C2 Evaluation Suite (Legacy)

C2 is ReasonScape's legacy reasoning evaluation suite, implemented as a hierarchical evaluation system with two complementary configurations for progressive assessment across 4 reasoning domains.

Evaluation Architecture

Hierarchical Evaluation Design

C2 implements a two-stage hierarchy optimized for efficient research workflows:

  • C2-mini: 92 strategic difficulty points for rapid model exploration (~29M tokens)
  • C2-full: 174 comprehensive points for publication-quality precision (~200M tokens)

Research Workflow: Use C2-mini (2-3 hours) for initial model comparison and template/sampler optimization, then scale to C2-full (12+ hours) for detailed analysis of promising configurations.

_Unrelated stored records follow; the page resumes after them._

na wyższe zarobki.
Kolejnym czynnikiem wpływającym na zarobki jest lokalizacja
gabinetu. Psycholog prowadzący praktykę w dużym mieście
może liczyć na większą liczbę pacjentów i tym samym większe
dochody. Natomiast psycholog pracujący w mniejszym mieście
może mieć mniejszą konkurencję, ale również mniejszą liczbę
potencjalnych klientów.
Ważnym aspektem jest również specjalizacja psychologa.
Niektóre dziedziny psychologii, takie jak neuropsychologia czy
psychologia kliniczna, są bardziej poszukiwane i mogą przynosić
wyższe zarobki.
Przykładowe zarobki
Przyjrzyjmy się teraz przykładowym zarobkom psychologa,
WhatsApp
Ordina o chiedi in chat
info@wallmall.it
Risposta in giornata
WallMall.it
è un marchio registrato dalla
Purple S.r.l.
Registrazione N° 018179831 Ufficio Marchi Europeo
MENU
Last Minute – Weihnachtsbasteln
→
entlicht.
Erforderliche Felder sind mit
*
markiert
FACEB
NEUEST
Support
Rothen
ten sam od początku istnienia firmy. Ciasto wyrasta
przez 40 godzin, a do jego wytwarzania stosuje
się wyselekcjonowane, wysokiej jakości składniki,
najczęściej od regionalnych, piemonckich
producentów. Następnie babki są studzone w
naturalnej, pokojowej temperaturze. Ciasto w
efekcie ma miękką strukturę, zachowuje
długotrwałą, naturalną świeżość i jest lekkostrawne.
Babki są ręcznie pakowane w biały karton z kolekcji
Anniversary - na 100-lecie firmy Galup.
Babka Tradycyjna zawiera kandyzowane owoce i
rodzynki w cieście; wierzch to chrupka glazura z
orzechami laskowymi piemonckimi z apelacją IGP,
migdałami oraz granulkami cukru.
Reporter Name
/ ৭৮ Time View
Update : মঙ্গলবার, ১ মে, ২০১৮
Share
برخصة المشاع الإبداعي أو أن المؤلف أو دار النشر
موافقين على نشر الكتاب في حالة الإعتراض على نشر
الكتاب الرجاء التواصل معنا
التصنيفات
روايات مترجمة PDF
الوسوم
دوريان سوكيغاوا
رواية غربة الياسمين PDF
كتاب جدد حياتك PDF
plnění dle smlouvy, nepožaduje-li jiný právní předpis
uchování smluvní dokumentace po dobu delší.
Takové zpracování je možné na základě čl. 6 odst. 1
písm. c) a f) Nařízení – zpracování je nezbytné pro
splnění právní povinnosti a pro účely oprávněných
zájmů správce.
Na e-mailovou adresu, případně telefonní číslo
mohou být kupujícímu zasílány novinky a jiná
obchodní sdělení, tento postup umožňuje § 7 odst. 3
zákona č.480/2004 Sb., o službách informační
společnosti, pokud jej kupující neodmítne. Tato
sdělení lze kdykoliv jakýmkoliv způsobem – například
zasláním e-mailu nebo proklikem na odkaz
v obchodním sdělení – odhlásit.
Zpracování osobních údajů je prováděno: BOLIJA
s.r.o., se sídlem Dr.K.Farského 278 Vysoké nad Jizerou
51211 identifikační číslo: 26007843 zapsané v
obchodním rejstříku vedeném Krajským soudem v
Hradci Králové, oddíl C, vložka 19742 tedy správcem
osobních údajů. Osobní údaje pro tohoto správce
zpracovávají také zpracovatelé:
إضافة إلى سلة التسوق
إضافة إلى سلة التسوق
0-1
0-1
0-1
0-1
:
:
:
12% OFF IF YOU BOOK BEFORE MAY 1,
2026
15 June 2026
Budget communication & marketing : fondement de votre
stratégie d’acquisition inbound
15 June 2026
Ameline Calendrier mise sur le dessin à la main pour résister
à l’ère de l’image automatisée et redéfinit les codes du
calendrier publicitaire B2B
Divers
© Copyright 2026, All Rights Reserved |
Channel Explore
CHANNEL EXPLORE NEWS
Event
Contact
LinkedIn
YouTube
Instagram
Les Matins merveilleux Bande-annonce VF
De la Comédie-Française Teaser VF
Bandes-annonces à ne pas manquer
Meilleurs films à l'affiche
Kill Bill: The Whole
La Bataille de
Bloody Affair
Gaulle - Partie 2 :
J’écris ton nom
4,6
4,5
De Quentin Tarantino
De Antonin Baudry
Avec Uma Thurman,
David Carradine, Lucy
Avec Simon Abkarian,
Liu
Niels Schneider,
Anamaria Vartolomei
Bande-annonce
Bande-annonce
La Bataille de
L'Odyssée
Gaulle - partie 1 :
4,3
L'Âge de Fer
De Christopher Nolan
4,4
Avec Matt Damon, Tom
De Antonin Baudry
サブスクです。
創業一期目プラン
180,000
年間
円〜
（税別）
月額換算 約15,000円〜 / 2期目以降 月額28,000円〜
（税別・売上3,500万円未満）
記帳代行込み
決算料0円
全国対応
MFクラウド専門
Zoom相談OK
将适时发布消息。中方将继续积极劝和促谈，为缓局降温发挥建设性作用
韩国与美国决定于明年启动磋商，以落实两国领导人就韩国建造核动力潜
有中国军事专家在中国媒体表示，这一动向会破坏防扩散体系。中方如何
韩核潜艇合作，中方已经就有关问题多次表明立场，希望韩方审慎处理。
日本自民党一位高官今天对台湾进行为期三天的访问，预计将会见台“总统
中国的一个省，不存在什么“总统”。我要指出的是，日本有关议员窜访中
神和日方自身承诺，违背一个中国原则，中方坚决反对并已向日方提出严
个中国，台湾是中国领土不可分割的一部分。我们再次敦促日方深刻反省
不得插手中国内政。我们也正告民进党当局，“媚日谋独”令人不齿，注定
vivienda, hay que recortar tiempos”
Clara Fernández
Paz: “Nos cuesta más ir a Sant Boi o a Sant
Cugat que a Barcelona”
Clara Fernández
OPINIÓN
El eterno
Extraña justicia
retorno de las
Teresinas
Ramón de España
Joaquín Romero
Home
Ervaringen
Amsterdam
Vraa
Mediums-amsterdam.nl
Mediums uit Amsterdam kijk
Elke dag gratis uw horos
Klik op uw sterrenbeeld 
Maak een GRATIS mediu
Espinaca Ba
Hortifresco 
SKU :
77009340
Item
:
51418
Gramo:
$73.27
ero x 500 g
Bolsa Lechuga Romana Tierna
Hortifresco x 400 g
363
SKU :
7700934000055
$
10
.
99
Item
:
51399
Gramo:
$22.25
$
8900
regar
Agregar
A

Grid-Based Parameter Sweeps

C2 uses comprehensive grid coverage across fixed parameter combinations:

Configuration Target Use Points Confidence Intervals Resource Usage
C2-mini Model exploration 92 ~10% per point ~100M tokens max
C2-full Publication precision 174 3.3-4% per point ~200M tokens typical

Task Coverage

C2 evaluates 4 core reasoning domains through exhaustive parameter grids:

Task Breakdown

Task C2-full Points C2-mini Points Grid Dimensions Coverage Strategy
Arithmetic 58 20 Length × Depth × Numbers × Whitespace Multiple number ranges and formatting
Shuffle 84 40 People × Depth × Confounders × Anchors Entity tracking with organizational aids
Movies 16 16 Reference Count × Choice Count Cultural pattern recognition
Dates 16 16 Question Tier × Date Format Temporal reasoning complexity

Grid Coverage Details

Arithmetic Grids:

  • Length: 8-48 terms across multiple configurations
  • Depth: 0-8 nested expression levels
  • Numbers: -9 to 9 (mini), -99 to 99 (full)
  • Whitespace: 0-100% removal variations

Shuffle Grids:

  • People: 3-11 entities for tracking complexity
  • Depth: 3-24 sequential swaps
  • Confounders: 0-8 distractor statements
  • Anchors: None, Numeric, Alphabetic organizational markers

Movies Grid:

  • Reference Count: 3-16 example movies for pattern establishment
  • Choice Count: 3-12 options for selection difficulty

Dates Grid:

  • Question Tier: 0-3 complexity levels from "today" to multi-step reasoning
  • Date Format: USA, Natural, Ordinal, Offset variations

Statistical Methodology

Progressive Confidence Targeting

C2's hierarchical design uses different statistical precision levels:

Configuration Base Samples Max Samples Target CI Statistical Focus
C2-mini 32 per point 320 per point 10% width Rapid model ranking
C2-full 128 per point 1,280 per point 3.3-4% width Publication precision

Coverage Analysis Strategy

C2-mini Applications:

  • Rapid comparison of new model releases
  • Template and sampler configuration exploration
  • Resource-efficient model ranking for research prioritization

C2-full Applications:

  • Publication-quality statistical power for cognitive analysis
  • Definitive model comparisons with high precision
  • Complete coverage for comprehensive research datasets

Data Compatibility: All C2-mini results are valid subsets of C2-full, enabling seamless scaling and progressive insight development.

Usage Examples

C2-mini Rapid Exploration

# Quick model assessment (2-3 hours)
python runner.py --config configs/c2-mini.json \
    --template templates/zerocot-nosys.json \
    --sampler samplers/greedy-4k.json

C2-full Publication Analysis

# Comprehensive evaluation (12+ hours)
python runner.py --config configs/c2.json \
    --template templates/zerocot-nosys.json \
    --sampler samplers/greedy-max.json

Progressive Workflow

# Stage 1: Configuration exploration with C2-mini
python runner.py --config configs/c2-mini.json \
    --template templates/zerocot-nosys.json \
    --sampler samplers/greedy-4k.json

# Stage 2: Scale promising configurations to C2-full  
python runner.py --config configs/c2.json \
    --template templates/zerocot-nosys.json \
    --sampler samplers/greedy-4k.json

Research Applications

When to Use C2

Legacy Dataset Analysis: Complete C2 datasets available for comparative research and validation studies.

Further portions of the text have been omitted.